Forster blasfemaba sin cesar mientras agonizaba para introducirse en el asiento de atrás. Ponti no se movía, solo clavó furioso su mirada en la dirección de su jefe.

Chris pensó si comentarle a Ponti acerca de su vaga sospecha, pero cambió de parecer. Sin embargo, eran de vital importancia el «aquí» y el «ahora», y había llegado la hora de partir.

Chris se subió al coche. Ponti permaneció erguido y esperó hasta que Chris abandonara el aparcamiento para, finalmente, dirigirse a la puerta de entrada al hotel.

– Ya está -desde el asiento de atrás, Forster perseguía en todo momento a Ponti con su mirada mientras gruñía satisfecho.

* * *

Alemania del Este,

noche del domingo al lunes

– ¿Dónde estamos?

Karl Forster tosía y resollaba mientras trasladaba su cuerpo a otra posición, apoyándose con sus manos en el reposacabezas del asiento delantero.

– Ya estamos en Turingia -dijo Chris con la boca seca. Fueron las primeras palabras que se pronunciaban desde hacía mucho rato. Forster había echado una cabezada; su ronquido ruidoso y jadeante había provocado que Chris maldijera repetidas veces a media voz. Rizzi, en el asiento de al lado, mantenía todavía los ojos cerrados.

La noche estaba despejada y las oscuras coronas de los árboles, a izquierda y derecha de la autovía, se erguían tétricas entre el cielo nocturno comparativamente más claro. En el carril derecho tronaban varios camiones, manteniéndose cada uno cerca detrás del otro a través de la noche, una vez concluida la prohibición de tránsito del domingo.

– Pronto llegaremos a Berlín -comentó Forster visiblemente satisfecho-. Deberíamos desayunar copiosamente antes de emprender el último tramo del viaje. ¿Conoce una buena cafetería para desayunar en Berlín?

– Estoy seguro de que encontraremos algo en condiciones -ratificaba Chris.

Durante un rato imperó el silencio. El sigilo del interior del vehículo se veía únicamente interrumpido por el burbujeo y gorgoteo que producía el cierre del termo, cuando Forster se echaba café.

Unos pocos minutos más tarde sonó el teléfono móvil de Forster.

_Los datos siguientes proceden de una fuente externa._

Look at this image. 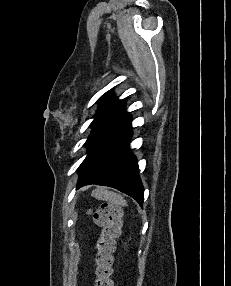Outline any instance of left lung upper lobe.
I'll list each match as a JSON object with an SVG mask.
<instances>
[{
    "mask_svg": "<svg viewBox=\"0 0 231 286\" xmlns=\"http://www.w3.org/2000/svg\"><path fill=\"white\" fill-rule=\"evenodd\" d=\"M103 103L98 108V112L94 116V120L91 123L92 126H95L97 123L102 121L105 117H107L110 113L120 107L125 101L114 99L110 94L105 93L101 99Z\"/></svg>",
    "mask_w": 231,
    "mask_h": 286,
    "instance_id": "1",
    "label": "left lung upper lobe"
}]
</instances>
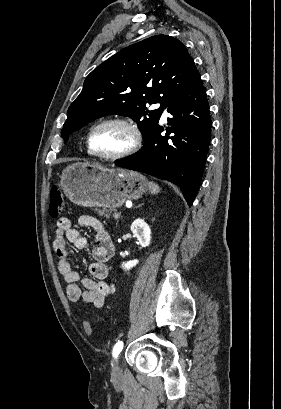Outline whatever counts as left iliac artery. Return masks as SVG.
<instances>
[{
	"label": "left iliac artery",
	"instance_id": "obj_1",
	"mask_svg": "<svg viewBox=\"0 0 281 409\" xmlns=\"http://www.w3.org/2000/svg\"><path fill=\"white\" fill-rule=\"evenodd\" d=\"M123 348V342H118L114 345L113 348V357H117Z\"/></svg>",
	"mask_w": 281,
	"mask_h": 409
}]
</instances>
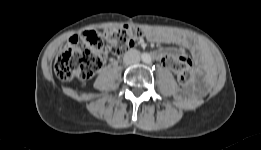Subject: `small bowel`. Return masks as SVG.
I'll list each match as a JSON object with an SVG mask.
<instances>
[{
    "label": "small bowel",
    "mask_w": 261,
    "mask_h": 150,
    "mask_svg": "<svg viewBox=\"0 0 261 150\" xmlns=\"http://www.w3.org/2000/svg\"><path fill=\"white\" fill-rule=\"evenodd\" d=\"M145 37L148 41L153 43L176 44L189 49L192 52L195 59L204 68V70H206L208 74H211L212 63L208 51L203 44L181 34L157 29L146 30ZM172 54H174V52L170 49H161L159 51H155L153 53V56L156 59H160L163 62L167 56Z\"/></svg>",
    "instance_id": "1"
}]
</instances>
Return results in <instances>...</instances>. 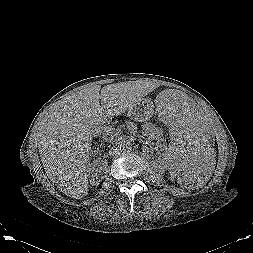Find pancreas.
Returning a JSON list of instances; mask_svg holds the SVG:
<instances>
[{
  "label": "pancreas",
  "instance_id": "1",
  "mask_svg": "<svg viewBox=\"0 0 253 253\" xmlns=\"http://www.w3.org/2000/svg\"><path fill=\"white\" fill-rule=\"evenodd\" d=\"M104 133V140H114L119 135V130H115L113 127H103L100 129Z\"/></svg>",
  "mask_w": 253,
  "mask_h": 253
}]
</instances>
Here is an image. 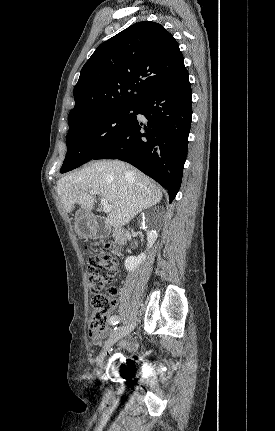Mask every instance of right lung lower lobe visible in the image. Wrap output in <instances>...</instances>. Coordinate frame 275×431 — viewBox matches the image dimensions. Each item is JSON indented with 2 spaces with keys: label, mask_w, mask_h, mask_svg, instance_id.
Instances as JSON below:
<instances>
[{
  "label": "right lung lower lobe",
  "mask_w": 275,
  "mask_h": 431,
  "mask_svg": "<svg viewBox=\"0 0 275 431\" xmlns=\"http://www.w3.org/2000/svg\"><path fill=\"white\" fill-rule=\"evenodd\" d=\"M135 121L94 159L126 161L160 183L172 201L181 185L192 119V90L184 70L136 105Z\"/></svg>",
  "instance_id": "98d812e1"
}]
</instances>
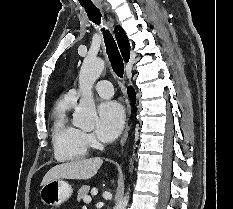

Comenzó a gruñir y a contestar al teléfono de mala gana sin dar su nombre. Carlo Rizzi, que se encontraba al lado de Chris, abrió de golpe los ojos.

Forster se incorporó alarmado. Chris corrigió el retrovisor con su mano derecha y pudo observar los ojos desorbitados del marchante, quien de pronto se dispuso a realizar con cierto gangueo preguntas escuetas y rápidas en francés sin apenas esperar a la correspondiente respuesta antes de preguntar de nuevo.